Why can't you buy a handgun instead of involving a doctor?
A key difference between drug use and suicide is that the latter is inherently deadly, and intended to be so. The drug-user is generally not *trying* to end a human life (his own), whatever one might think of drug use. A puff on a joint or a shot of something heavier probably won't kill you, no matter what you might think of the advisability of that sort of behavior.
thanks for sharing...
___________________
Britney
The
best place for the best ENTERTAINMENT
I fail to see how your Godwin has any bearing on the scenario I put forth. If you honestly can't see the difference between parents wanting to prevent a child from having a short life filled with nothing but pain and the government ordering the deaths of "undesirables", then you should seek help.
'you should seek help.'
Your definition of 'help' seems to be mercy killing, so no thanks.
And please don't volunteer to 'help' me, either.
The 1920 book which inspired the National Socialist mercy-killing
program was filled with of compassionate rhetoric about hard cases.
Check this
out:
'The strategy used by [authors] Binding and Hoche is a clear
instance of the technique of "gradualism" as a way to accomplish
the perversion of the truth without allowing their distortion to be
so easily discovered. In this
respect the authors follow a path all too common today in
justifyingn mercy killing and assisted suicide. The first case
discussed is that of a young woman dying a horrible death from
throat cancer that would make anyone sympathetic to her cry for
mercy killing or assisted suicide (except someone familiar with
palliative care and pain control). This was
followed by less heartrending cancer cases, then by mentally
retarded children, mentally ill adults (all in institutions),
physically handicapped children, and finally bedwetters! All of
these were considered an economic burden on the State or unfit on
eugenic grounds. Apparently
this little book was widely read and quoted, even in medical
journals, and
was mentioned by some of the defendants at the Nuremberg trials
to
justify or explain their horrendous experiments on prisoners
and
sometimes their execution.'
That's a very nice slippery slope argument to make as long as you don't distinguish between the parents and the state.
I have no problem with assisted suicide in theory, but I
don't trust our society or government with it in practice. It's too
easy for "I don't think my life is worth living and I want to die"

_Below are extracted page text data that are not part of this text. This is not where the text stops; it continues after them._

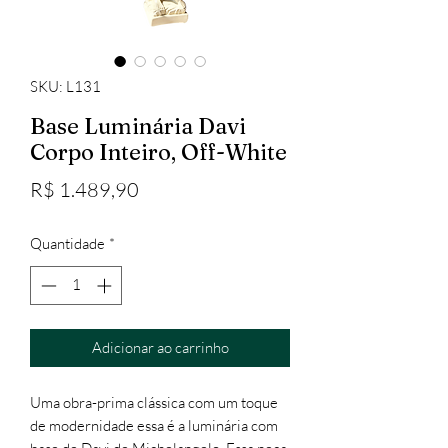
SKU: L131
Base Luminária Davi
Corpo Inteiro, Off-White
Preço
R$ 1.489,90
Quantidade
*
Adicionar ao carrinho
Uma obra-prima clássica com um toque
de modernidade essa é a luminária com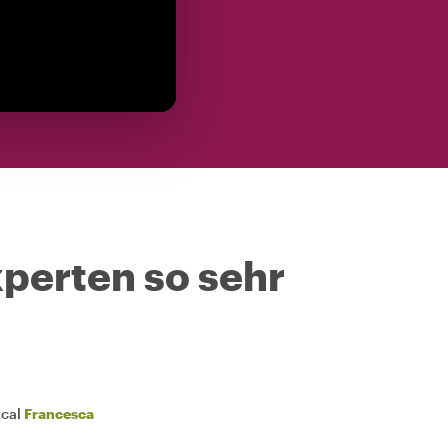
perten so sehr
ocal
Francesca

to become "We don't think your life is useful and want to kill
you."
Why?
Somehow the right to drink alcohol has not created a situation
where the government straps people down and force feeds them
alcohol.
Somehow the right to have an abortion has not created a situation
where the government [our government] abducts women and
forcibly aborts their fetuses.
I am all for slippery-slope arguments, and often will anticipate
the way a precedent will be abused in the future, but this isn't
one of those cases, for the simple reason that the policy should be
built around consent. Slippery slopes come into play in
policies where consent is taken away, because in the
absence of consent the state's overarching bad faith will
eventually express itself; policies that rely on consent and give
power to the individual militate against the slippery
slope.
Mercy killings don't arise from a policy granting autonomy only to
those capable of consent. There are mercy killings
everywhere, and not merely in jurisdictions allowing
assisted suicide.
It's pretty hard for me to see how a policy allowing one to file a
legal document attesting to one's desire for suicide could be
abused to kill handicapped toddlers. How do you get a handicapped
toddler or someone in a coma to sign a legal document?
I don't see why libertarians view suicide as a "right." It's
irresponsible. When a person dies involuntarily, say through an old
fashined stroke, all sorts of impositions are made on other people.
Someone has to sort through their property, someone has to schlep
the corpse to the undertaker, etc. Sure, the people who do all this
usually get paid for it in the end, but even arranging those
payments can be a hassle. And when there's not enough funds in the
decedent's estate, someone is either going to get stiffed or have
to go to the government to get paid, which means we're all
subsidizing the process. The only reason those impostions aren't
illegal is because the act that caused them was involuntary.
Now, some conductor can't man up to the fact that his wife is going
the way of all flesh, and he throws the responsibilites of his life
to other people. How is that a right?
What could be better than being able to control the time,
place, and circumstances of your own death?
Having some courage.
According to Abdul, you are obliged to go on living, for the
good of the collective.
Hey, at least it's a new twist on things.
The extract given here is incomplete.